Upon meeting up with Jenn, our merry threesome continued to ride the 7, finally getting off at 111th St. in Corona. Since gentrification has yet to affect this neighborhood as it has the majority of New York, Jenn was kind enough to tow along an arsenal of self-defense weapons. Wildly swinging a can a Mace and screaming unintelligibly at any resident to come within thirty feet of us, we were left in peace as we walked while pedestrians ran in the opposite direction. We reached the restaurant unscathed and ready to indulge.

Once seated and explained the situation of the restaurant we quickly headed over to the buffet center, where we loaded up on salad, rice, and other such buffet items. Soon after Meat Guy One came over with the first selection: sausage, bacon wrapped turkey, and sirloin. Meat Guy One was kind enough to oblige Roger in his request for an extensive photo session that detailed every aspect of the meat distribution process. He seemed rather pleased with this attention after years of abuse from patrons, grinning from ear to ear and he cut off great, big, greasy slabs of meat. The sight of pure, chaste joy as experienced by this handler of meat brought us sincere satisfaction in our abilities to bring simple happiness into the lives of others.



Meat Guy Two was less receptive to being photographed. At first sight of the camera a scowl slowly spread across his face that did not let up as he grimly cut off pieces of prime rib. He soon departed, pushing his cart of meat and muttering inaudibly to himself, and we were left wondering what trauma prompted this response as we chewed in silence.


Throughout the course of the evening we were served a variety of incredibly juicy and fatty meat. Other types included chicken wings, skirt steak strips, and goat ribs. We were all very much satisfied by the meal in general, though there was some constructive criticism to go around. Jenn’s culinary expertise allowed her to give the most professional critiques out of us all. Her top quotes include, “I like this. It’s good” and, “I don’t like this. It’s not good.” Bacon wrapped turkey seemed to be the fan favorite of the evening. Sirloin was not as well received by meat critic Jenn, who lambasted it as being suggestive of corrugated cardboard. They can’t all be winners, I suppose.

Four hours and seven pounds of meat later, we were sufficiently full to ask for the check and leave. As we stumbled out of the restaurant and onto Northern Blvd., I felt as if the reaction was muted enough for me to swear off suggesting restaurants for at least a few years. The combination of nausea and lethargy that hit me, known as a “meat coma,” prompted me to return home while my companions went clubbing at upscale establishments until dawn, an admirable feat of endurance by anyone’s standards. Despite the ill aftereffects of the feast, I don’t regret a moment and will return one day when the desire for copious amounts of meat hits me like an eighteen-pound turkey wrapped in bacon and stuffed with lard. Yum.

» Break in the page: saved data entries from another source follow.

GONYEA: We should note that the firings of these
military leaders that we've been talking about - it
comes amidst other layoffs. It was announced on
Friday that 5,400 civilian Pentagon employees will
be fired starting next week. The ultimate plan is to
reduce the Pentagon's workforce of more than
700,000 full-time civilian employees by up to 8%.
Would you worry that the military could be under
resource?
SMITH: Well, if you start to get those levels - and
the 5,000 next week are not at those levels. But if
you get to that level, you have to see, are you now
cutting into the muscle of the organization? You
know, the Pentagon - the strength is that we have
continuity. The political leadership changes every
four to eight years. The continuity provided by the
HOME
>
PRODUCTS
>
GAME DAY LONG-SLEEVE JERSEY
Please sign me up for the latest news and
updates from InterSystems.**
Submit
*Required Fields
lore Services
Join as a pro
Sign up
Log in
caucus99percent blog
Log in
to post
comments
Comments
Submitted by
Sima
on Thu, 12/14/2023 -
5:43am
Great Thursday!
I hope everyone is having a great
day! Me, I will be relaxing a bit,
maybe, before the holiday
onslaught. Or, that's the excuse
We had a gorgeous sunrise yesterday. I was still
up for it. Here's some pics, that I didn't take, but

http://www.greenfieldchurrascaria.com/sub2.htm

Monday, June 16, 2008

IT'S OVER (for now) and burgers!


So I took my LSAT's today. I think I did well on 3/4 of if, but utterly and fantastically bombed the last 1/4. Damn logic games. If it weren't for that last section, which can be quite significant in terms of scoring, I would have felt much much more positive coming out of the testing.

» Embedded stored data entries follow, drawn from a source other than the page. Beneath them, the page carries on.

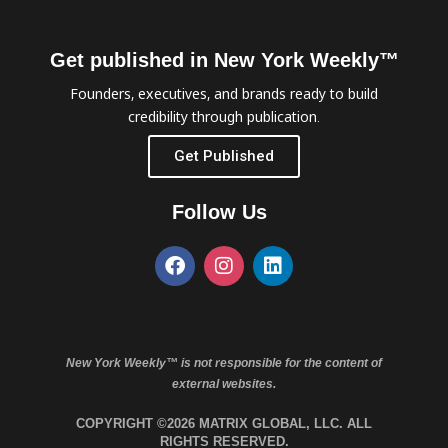
Get published in New York Weekly™
Founders, executives, and brands ready to build
credibility through publication.
Get Published
Follow Us
New York Weekly™ is not responsible for the content of
external websites.
COPYRIGHT ©2026 MATRIX GLOBAL, LLC. ALL
RIGHTS RESERVED.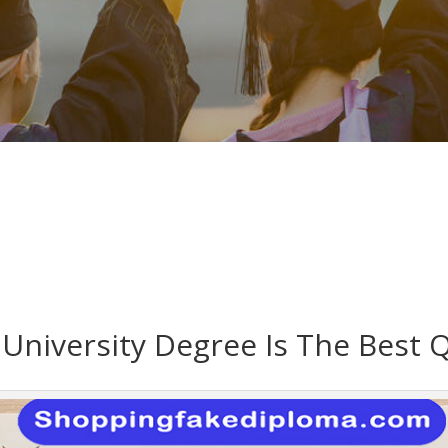
University Degree Is The Best Q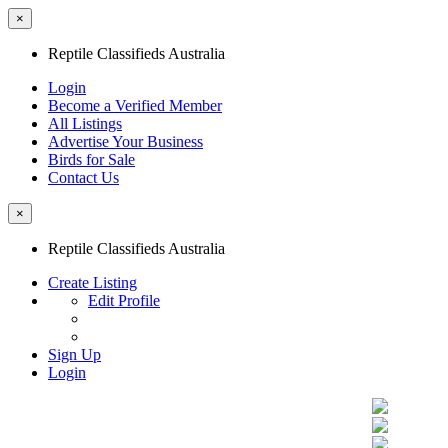
×
Reptile Classifieds Australia
Login
Become a Verified Member
All Listings
Advertise Your Business
Birds for Sale
Contact Us
×
Reptile Classifieds Australia
Create Listing
Edit Profile
Sign Up
Login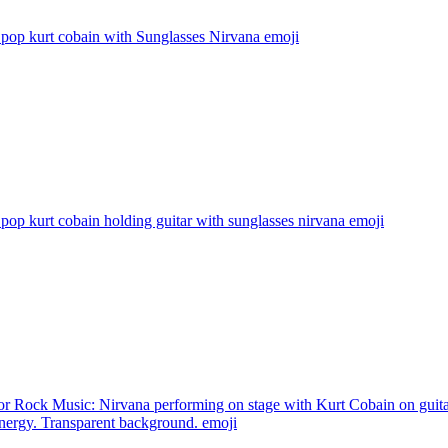
pop kurt cobain with Sunglasses Nirvana
emoji
pop kurt cobain holding guitar with sunglasses nirvana
emoji
or Rock Music: Nirvana performing on stage with Kurt Cobain on guita
energy. Transparent background.
emoji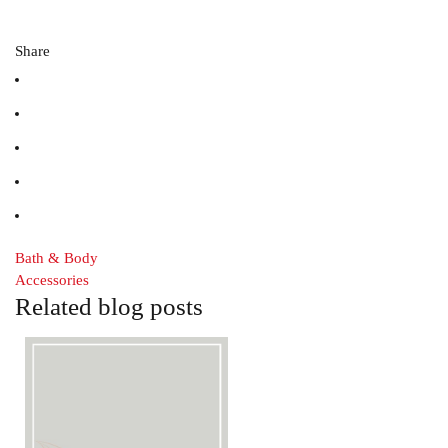
Share
Bath & Body
Accessories
Related blog posts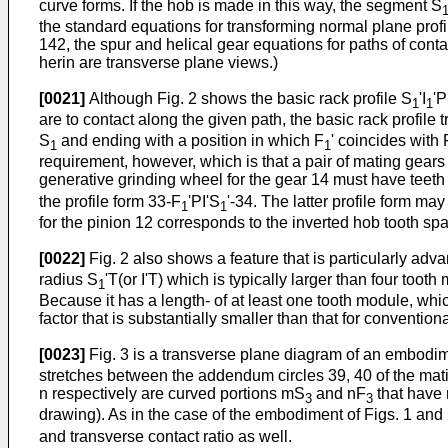
curve forms. If the hob is made in this way, the segment S
the standard equations for transforming normal plane profi
142, the spur and helical gear equations for paths of conta
herin are transverse plane views.)
[0021]
Although Fig. 2 shows the basic rack profile S
'I
'
1
1
are to contact along the given path, the basic rack profile t
S
and ending with a position in which F
' coincides with 
1
1
requirement, however, which is that a pair of mating gears
generative grinding wheel for the gear 14 must have teeth
the profile form 33-F
'PI'S
'-34. The latter profile form ma
1
1
for the pinion 12 corresponds to the inverted hob tooth spa
[0022]
Fig. 2 also shows a feature that is particularly adv
radius S
'T(or I'T) which is typically larger than four too
1
Because it has a length- of at least one tooth module, which
factor that is substantially smaller than that for convention
[0023]
Fig. 3 is a transverse plane diagram of an embodiment
stretches between the addendum circles 39, 40 of the matin
n respectively are curved portions mS
and nF
that have 
3
3
drawing). As in the case of the embodiment of Figs. 1 and 
and transverse contact ratio as well.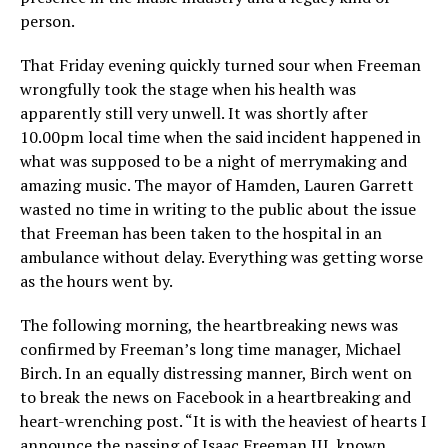
person.
That Friday evening quickly turned sour when Freeman
wrongfully took the stage when his health was
apparently still very unwell. It was shortly after
10.00pm local time when the said incident happened in
what was supposed to be a night of merrymaking and
amazing music. The mayor of Hamden, Lauren Garrett
wasted no time in writing to the public about the issue
that Freeman has been taken to the hospital in an
ambulance without delay. Everything was getting worse
as the hours went by.
The following morning, the heartbreaking news was
confirmed by Freeman’s long time manager, Michael
Birch. In an equally distressing manner, Birch went on
to break the news on Facebook in a heartbreaking and
heart-wrenching post. “It is with the heaviest of hearts I
announce the passing of Isaac Freeman III, known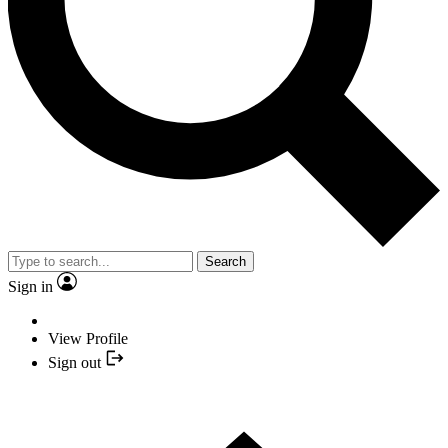
Search
Sign in
View Profile
Sign out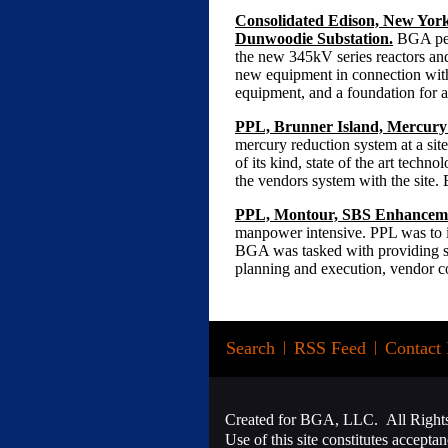
Consolidated Edison, New York,
Dunwoodie Substation.
BGA perf
the new 345kV series reactors and
new equipment in connection with
equipment, and a foundation for a
PPL, Brunner Island, Mercury
mercury reduction system at a site 
of its kind, state of the art tech
the vendors system with the site.
PPL, Montour, SBS Enhanceme
manpower intensive. PPL was to in
BGA was tasked with providing sup
planning and execution, vendor co
Search
|
RSS Feed
|
Contact 
Created for BGA, LLC. All Right
Use of this site constitutes accepta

I want to take a moment to thank the profuse amount of support from friends:

Shawn: "Hey man, good luck tomorrow."
Dave: "YOU DA MAN"
Jess Lin: "You will rock."
Alice: "Let me know when would be a good time for me to buy you a post-lsat drink."
Jane: "I just wanted to say good luck on your lsats! ... [6 hours later] ...I'm drunk so here's another good luck text."
Sam: "Hey Rog, you'll do great tomorrow!"
Mina: "I'm sure you'll be a TestMaster's instructor next year, you'll do great."

And thanks to Sujit and of course Jenn for keeping me sane all those hours at Bobst.

ON TO OTHER THINGS:

Jenn and I made the tastiest, freshest, most flavorable burger EVER IN THE HISTORY OF MANKIND today. It's the kind of burger SO GOOD that you refuse to, nay, are not allowed to use condiments associated with such banal mediocrity. Ketchup and mustard? Leave it to the peasants.


The secret's in the meat: instead of regular ground beef, our concoction was made with lean ground turkey meat and a hodge podge of delectables. To the mash of meat, we added lots and lots and lots of ground garlic, parsley, sea salt, freshly ground pepper-corn, and, for the coup de grace, chopped-up
sun-dried tomatoes soaked in extra-virgin olive-oil.


(Cupcake? No, just some raw meat with deliciousness added into it.)

On the way to Whole Foods for the ingredients, it started to rain. It started off as a slight patter -- it felt like A/C coolant being sprayed onto you while walking past pre-war apartment buildings. But then, the small driblets turned into large droplets, and the patter and the wind tore and fought with our fraught umbrella. Up until then, I always chided Jenn for her purchase of that magnanimous black umbrella. I've never seen one so big; opened, it stretches wider than my arm-span and reaches higher than my belly-button. But fighting in that wind, I came to see the usefulness and practicality of what I thought to be a futile purchase. You simply don't see the sense of some things until the moment arrives. Damn LSAT.

Monday, June 2, 2008

Harry Potter and the Order of the Soy Garlic Chicken


Characters (starring in alphabetical order): Roger Chao, Alice Chen, Jennifer Chuang, Ahris Kim (in spirit), Jane Kim, Samantha Mak, David Schemitsch, and Christopher Wu

Setting: BON CHON CHICKEN at 32nd and 5th -- a swanky fried chicken joint on the outskirts of Ktown. By all means, NOT your typical KFC. Upon climbing a hidden, winding, narrow set of stairs, we open into a cavernous space with pumping music, metallic settings, modern furniture, and exposed brick. Our first thought: are we at a lounge? Turns out, it IS a lounge. I thought we were going to a good fried chicken place that allowed us to lounge, but it's more of a lounge with great fried chicken.



The Plot: Succulent pieces of lightly seasoned chicken with a crackly, crisp, delicate skin. It's not your typical American fried chicken, i.e., chicken simply dipped in buttermilk and fried to produce a thick, big, flaky crust. No, this venerable chicken is made according to a time-honored recipe unique to the Asian culture (mainly Korean). (1) Very fine flour is painted onto the unseasoned chicken and then dipped into a thin batter before going into the fryer (2) Coming out of the fryer, it's vigorously shaken and cooled, letting the meat inside cook without burning the crust (3) Once more it's thrown into the fryer for a few minutes until it's whisked onto a plate and lightly coated with soy garlic or hot sauce; if done right, the chicken should absorb the sauce.

(Picture above from NY Times)

What this provides is incredible, magnificent chicken. Served with sweet radish and icy beer, it gives its consumer, as one reviewer so aptly puts it, "an irresistible repetition of salt and spice, cold and hot, briny and sweet, crunchy and tender."